Nagore Irazustabarrena Uranga @irazustabarrena 2021eko ekainaren 01
Pepita eta Elisa Uriz Pi ahizpa nafarrak aitzindari izan ziren hezkuntzan, feminismoaren eta haurren eskubideen aldeko lanean eta faxismoaren aurkako borrokan (arg.: Olga Garcia Domínguez funtsa)

The work of the Uriz Pi sisters in the field of education, etc., in recent years, is slowly receiving a well-deserved recognition: The writer and journalist Manuel Martorell has published in the School of Education of the Public University of Navarra the book Pioneras (Txalaparta, 2018), which gathers the trajectory of the sisters, with Salomó Marqués and Mari Carmen Agulló.

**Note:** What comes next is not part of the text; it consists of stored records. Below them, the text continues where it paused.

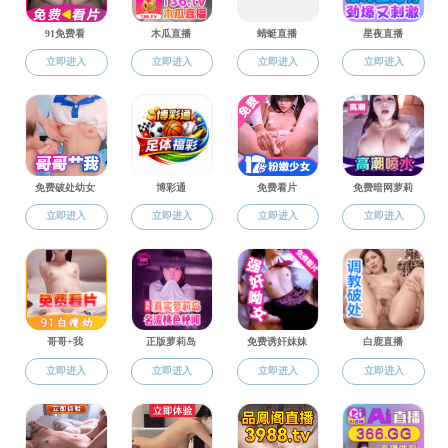
序号
1
交通安全无小事，守法出行
2
学习二十大精神，奋进强
学子风采
3
增强体质，锤炼意志——地
班级风采
4
“奋进新征程，义工我先行
优秀学子
5
“运动展风采，学习二十大
6
地勘T2201班地质实
7
问渠水榭杨柳畔，师生
8
学习二十大精神，奋进强
9
培养传播文明理念，营造
10
学习民族团结精神，共建
成人小说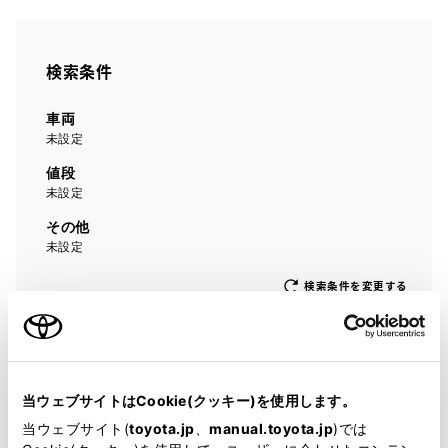
検索条件
車両
未設定
値段
未設定
その他
未設定
検索条件を変更する
0
台
アイコンについて
当ウェブサイトはCookie(クッキー)を使用します。
当ウェブサイト(
toyota.jp
、
manual.toyota.jp
)では
認定中古車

His work in education is particularly well known, as his innovative methods raised powders. In 1921 Pepita obtained the position of teacher of pedagogy at the School of Magisterium of Women of Lleida and the readings she proposed to her students (Margarita Nelken, Ramón Turró i Darder, Pedro Dorado…) provoked the immediate response of the National Association of Heads of Family: They asked Uriz Pi to leave school, “for promoting doctrines against the State Religion and Christian morality (…) and for attacking the students’ shame, explaining with raw words and drawings made on the board the details of syphilis, the reproductive function or the right of women to use their body properly”. The bishop of Lleida denounced Pepita, the university opened a disciplinary file and the scandal reached the state press. Consequently, intellectuals of the time such as Santiago Ramón y Cajal, Miguel Unamuno, Ramón Menéndez Pidal and Antonio Machado wrote a manifesto to protect Uriz Pi. In the end they managed to stop their process and resign education ministers.

They also worked a lot on feminism and children's rights. Elisa was a member of the secretariat of the International Democratic Federation of Women and a promoter of the annual International Day of Children.

In the political militancy, Pepita began, among other things, in collaboration with the CNT. Then, the two sisters militated in the PSUC and were exiled in 1939 for fighting the Francoists during the 1936 War. In France they collaborated with the teachers involved in concentration camps and resistance. When Gestapo detected his team, they managed to escape. At the end of the war, the French Government did not thank them for the work carried out against the Nazis and expelled them from the State in 1951. The last years were in East Berlin, where Pepita Uriz Pi died in 1958 and Elisa died in 1979.